Items from a dataset:
BEGIN

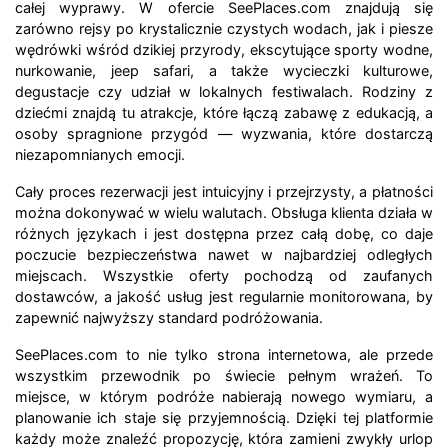
całej wyprawy. W ofercie SeePlaces.com znajdują się
zarówno rejsy po krystalicznie czystych wodach, jak i piesze
wędrówki wśród dzikiej przyrody, ekscytujące sporty wodne,
nurkowanie, jeep safari, a także wycieczki kulturowe,
degustacje czy udział w lokalnych festiwalach. Rodziny z
dziećmi znajdą tu atrakcje, które łączą zabawę z edukacją, a
osoby spragnione przygód — wyzwania, które dostarczą
niezapomnianych emocji.
Cały proces rezerwacji jest intuicyjny i przejrzysty, a płatności
można dokonywać w wielu walutach. Obsługa klienta działa w
różnych językach i jest dostępna przez całą dobę, co daje
poczucie bezpieczeństwa nawet w najbardziej odległych
miejscach. Wszystkie oferty pochodzą od zaufanych
dostawców, a jakość usług jest regularnie monitorowana, by
zapewnić najwyższy standard podróżowania.
SeePlaces.com to nie tylko strona internetowa, ale przede
wszystkim przewodnik po świecie pełnym wrażeń. To
miejsce, w którym podróże nabierają nowego wymiaru, a
planowanie ich staje się przyjemnością. Dzięki tej platformie
każdy może znaleźć propozycję, która zamieni zwykły urlop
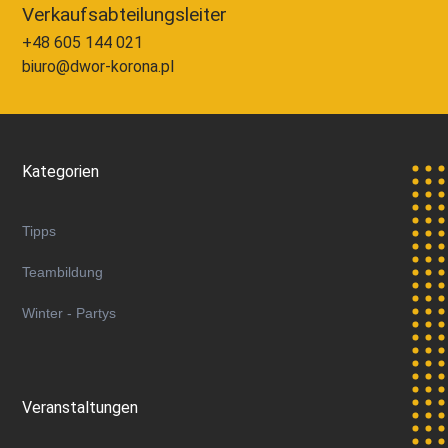
Verkaufsabteilungsleiter
+48 605 144 021
biuro@dwor-korona.pl
Kategorien
Tipps
Teambildung
Winter - Partys
Veranstaltungen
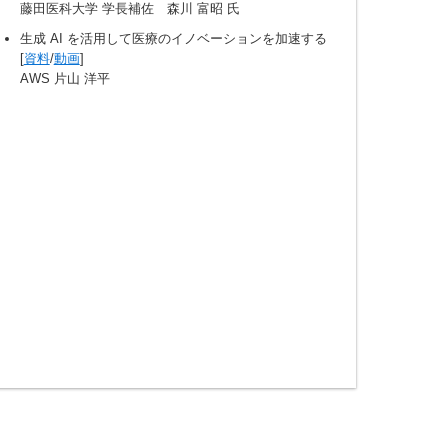
藤田医科大学 学長補佐 森川 富昭 氏
生成 AI を活用して医療のイノベーションを加速する
[
資料
/
動画
]
AWS 片山 洋平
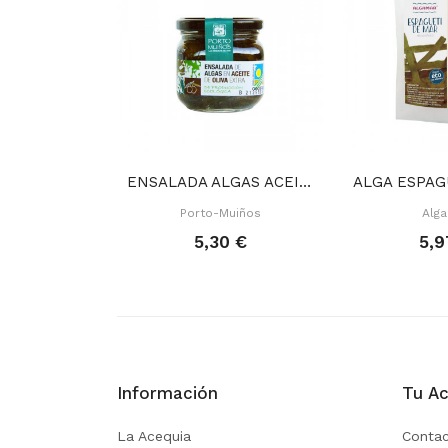
ENSALADA ALGAS ACEITE OLIVA 180 GR
Porto-Muiños
Alg
5,30 €
5,9
Información
Tu Ac
La Acequia
Contac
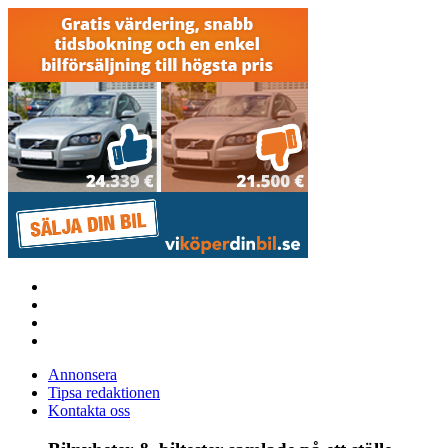
Annonsera
Tipsa redaktionen
Kontakta oss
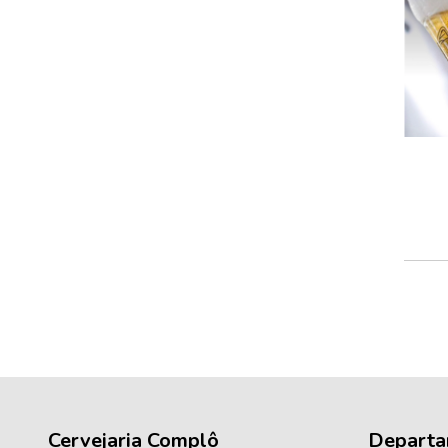
Cervejaria Complô
Departa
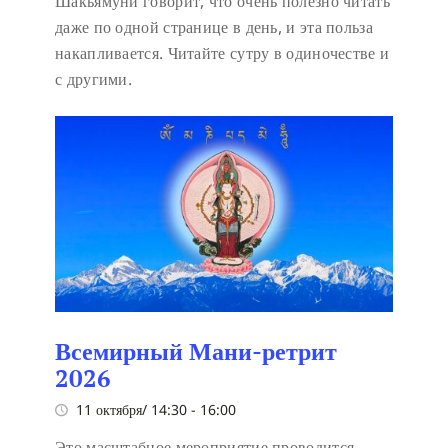
Шакьямуни говорит, что очень полезно читать
даже по одной странице в день, и эта польза
накапливается. Читайте сутру в одиночестве и
с другими.
Всемирный Мани-ретрит
2026
11 октября/ 14:30
-
16:00
Это масштабное мероприятие проводится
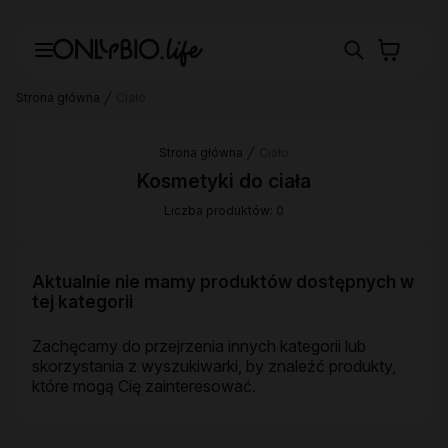
Strona główna
Ciało
Strona główna
Ciało
Kosmetyki do ciała
Liczba produktów: 0
Aktualnie nie mamy produktów dostępnych w
tej kategorii
Zachęcamy do przejrzenia innych kategorii lub
skorzystania z wyszukiwarki, by znaleźć produkty,
które mogą Cię zainteresować.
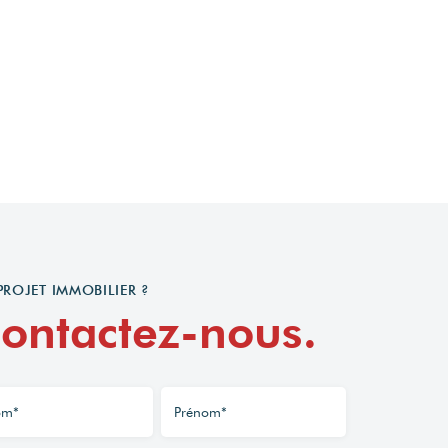
PROJET IMMOBILIER ?
ontactez-nous.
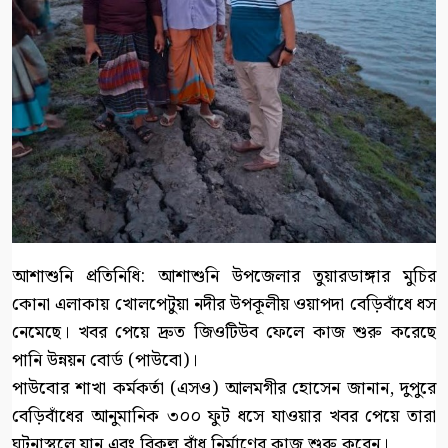
আশাশুনি প্রতিনিধি: আশাশুনি উপজেলার তুয়ারডাঙ্গার মুচির
কোনা এলাকায় খোলপেটুয়া নদীর উপকূলীয় ওয়াপদা বেড়িবাঁধে ধস
নেমেছে। খবর পেয়ে দ্রুত জিওটিউব ফেলে কাজ শুরু করেছে
পানি উন্নয়ন বোর্ড (পাউবো)।
পাউবোর শাখা কর্মকর্তা (এসও) আলমগীর হোসেন জানান, দুপুরে
বেড়িবাঁধের আনুমানিক ৩০০ ফুট ধসে যাওয়ার খবর পেয়ে তারা
ঘটনাস্থলে যান এবং বিকল্প বাঁধ নির্মাণের কাজ শুরু করেন।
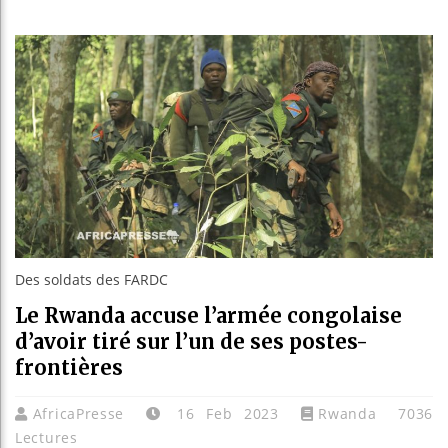
Guinée
Réforme
Bénin 
Aliko 
Des soldats des FARDC
Le Rwanda accuse l’armée congolaise
d’avoir tiré sur l’un de ses postes-
frontières
AfricaPresse
16 Feb 2023
Rwanda
7036
Lectures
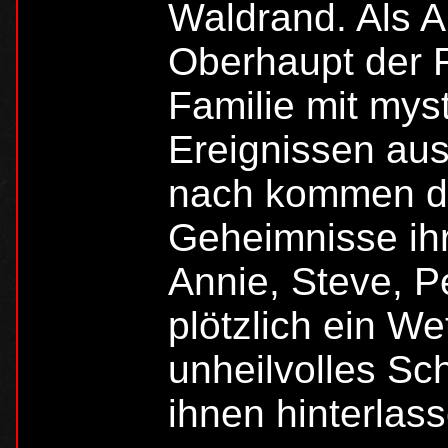
Waldrand. Als A
Oberhaupt der Fa
Familie mit mys
Ereignissen au
nach kommen di
Geheimnisse ihr
Annie, Steve, P
plötzlich ein We
unheilvolles Sc
ihnen hinterla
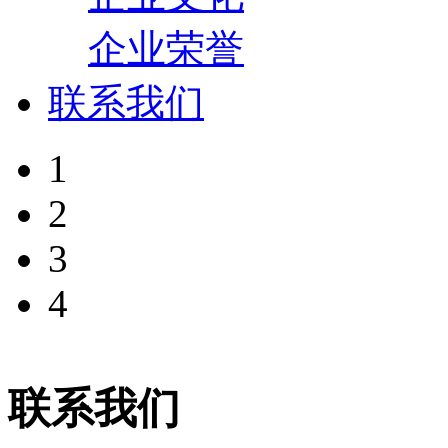
企业荣誉
联系我们
1
2
3
4
联系我们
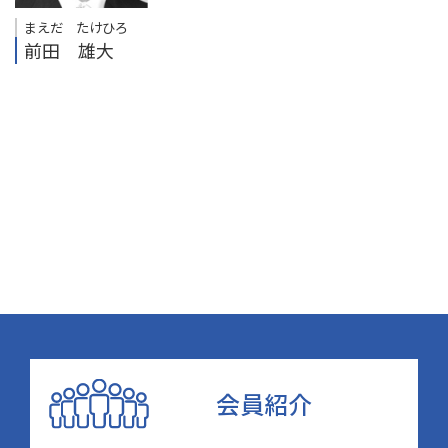
まえだ たけひろ
前田 雄大
会員紹介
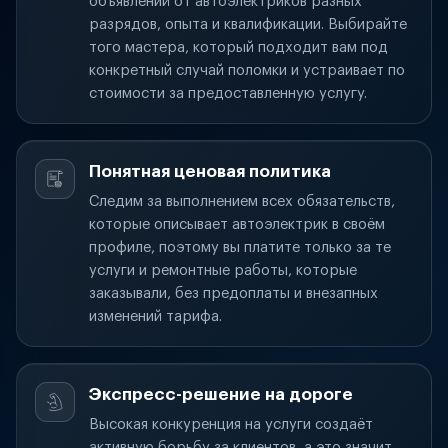
объявлений от автоэлектриков разных
разрядов, опыта и квалификации. Выбирайте
того мастера, который подходит вам под
конкретный случай поломки и устраивает по
стоимости за предоставленную услугу.
Понятная ценовая политика
Следим за выполнением всех обязательств,
которые описывает автоэлектрик в своём
профиле, поэтому вы платите только за те
услуги и ремонтные работы, которые
заказывали, без предоплаты и внезапных
изменений тарифа.
Экспресс-решение на дороге
Высокая конкуренция на услуги создаёт
активную борьбу за клиентов, а это значит,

END

◆ Exercise ◆
Give every line above again exactly, with no pictures.

◆ Output for this task ◆
całej wyprawy. W ofercie SeePlaces.com znajdują się
zarówno rejsy po krystalicznie czystych wodach, jak i piesze
wędrówki wśród dzikiej przyrody, ekscytujące sporty wodne,
nurkowanie, jeep safari, a także wycieczki kulturowe,
degustacje czy udział w lokalnych festiwalach. Rodziny z
dziećmi znajdą tu atrakcje, które łączą zabawę z edukacją, a
osoby spragnione przygód — wyzwania, które dostarczą
niezapomnianych emocji.
Cały proces rezerwacji jest intuicyjny i przejrzysty, a płatności
można dokonywać w wielu walutach. Obsługa klienta działa w
różnych językach i jest dostępna przez całą dobę, co daje
poczucie bezpieczeństwa nawet w najbardziej odległych
miejscach. Wszystkie oferty pochodzą od zaufanych
dostawców, a jakość usług jest regularnie monitorowana, by
zapewnić najwyższy standard podróżowania.
SeePlaces.com to nie tylko strona internetowa, ale przede
wszystkim przewodnik po świecie pełnym wrażeń. To
miejsce, w którym podróże nabierają nowego wymiaru, a
planowanie ich staje się przyjemnością. Dzięki tej platformie
każdy może znaleźć propozycję, która zamieni zwykły urlop
Verkaufsabteilungsleiter
+48 605 144 021
biuro@dwor-korona.pl
Kategorien
Tipps
Teambildung
Winter - Partys
Veranstaltungen
藤田医科大学 学長補佐 森川 富昭 氏
生成 AI を活用して医療のイノベーションを加速する
[
資料
/
動画
]
AWS 片山 洋平
ENSALADA ALGAS ACEITE OLIVA 180 GR
Porto-Muiños
Alg
5,30 €
5,9
Información
Tu Ac
La Acequia
Contac
Annonsera
Tipsa redaktionen
Kontakta oss
Cervejaria Complô
Departa
Шакьямуни говорит, что очень полезно читать
даже по одной странице в день, и эта польза
накапливается. Читайте сутру в одиночестве и
с другими.
Всемирный Мани-ретрит
2026
11 октября/ 14:30
-
16:00
Это масштабное мероприятие проводится
Strona główna
Ciało
Strona główna
Ciało
Kosmetyki do ciała
Liczba produktów: 0
Aktualnie nie mamy produktów dostępnych w
tej kategorii
Zachęcamy do przejrzenia innych kategorii lub
skorzystania z wyszukiwarki, by znaleźć produkty,
które mogą Cię zainteresować.
PROJET IMMOBILIER ?
ontactez-nous.
আশাশুনি প্রতিনিধি: আশাশুনি উপজেলার তুয়ারডাঙ্গার মুচির
কোনা এলাকায় খোলপেটুয়া নদীর উপকূলীয় ওয়াপদা বেড়িবাঁধে ধস
নেমেছে। খবর পেয়ে দ্রুত জিওটিউব ফেলে কাজ শুরু করেছে
পানি উন্নয়ন বোর্ড (পাউবো)।
পাউবোর শাখা কর্মকর্তা (এসও) আলমগীর হোসেন জানান, দুপুরে
বেড়িবাঁধের আনুমানিক ৩০০ ফুট ধসে যাওয়ার খবর পেয়ে তারা
ঘটনাস্থলে যান এবং বিকল্প বাঁধ নির্মাণের কাজ শুরু করেন।
Guinée
Réforme
Bénin 
Aliko 
Des soldats des FARDC
Le Rwanda accuse l’armée congolaise
d’avoir tiré sur l’un de ses postes-
frontières
AfricaPresse
16 Feb 2023
Rwanda
7036
Lectures
Waldrand. Als A
Oberhaupt der Fa
Familie mit mys
Ereignissen au
nach kommen di
Geheimnisse ihr
Annie, Steve, P
plötzlich ein We
unheilvolles Sc
ihnen hinterla
企业荣誉
联系我们
1
2
3
4
联系我们
まえだ たけひろ
前田 雄大
会員紹介
объявлений от автоэлектриков разных
разрядов, опыта и квалификации. Выбирайте
того мастера, который подходит вам под
конкретный случай поломки и устраивает по
стоимости за предоставленную услугу.
Понятная ценовая политика
Следим за выполнением всех обязательств,
которые описывает автоэлектрик в своём
профиле, поэтому вы платите только за те
услуги и ремонтные работы, которые
заказывали, без предоплаты и внезапных
изменений тарифа.
Экспресс-решение на дороге
Высокая конкуренция на услуги создаёт
активную борьбу за клиентов, а это значит,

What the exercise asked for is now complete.